(Recorded data)
====
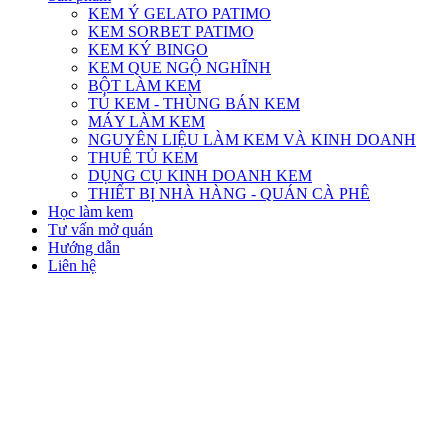
KEM Ý GELATO PATIMO
KEM SORBET PATIMO
KEM KÝ BINGO
KEM QUE NGỘ NGHĨNH
BỘT LÀM KEM
TỦ KEM - THÙNG BÁN KEM
MÁY LÀM KEM
NGUYÊN LIỆU LÀM KEM VÀ KINH DOANH
THUÊ TỦ KEM
DỤNG CỤ KINH DOANH KEM
THIẾT BỊ NHÀ HÀNG - QUÁN CÀ PHÊ
Học làm kem
Tư vấn mở quán
Hướng dẫn
Liên hệ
====
HOW TO COMPLETE THIS TASK:
The answer must be the line containing "THIẾT BỊ NHÀ HÀNG - QUÁN CÀ PHÊ" and every line after it to the end of the data, each set down exactly.

EXERCISE RESULT:
THIẾT BỊ NHÀ HÀNG - QUÁN CÀ PHÊ
Học làm kem
Tư vấn mở quán
Hướng dẫn
Liên hệ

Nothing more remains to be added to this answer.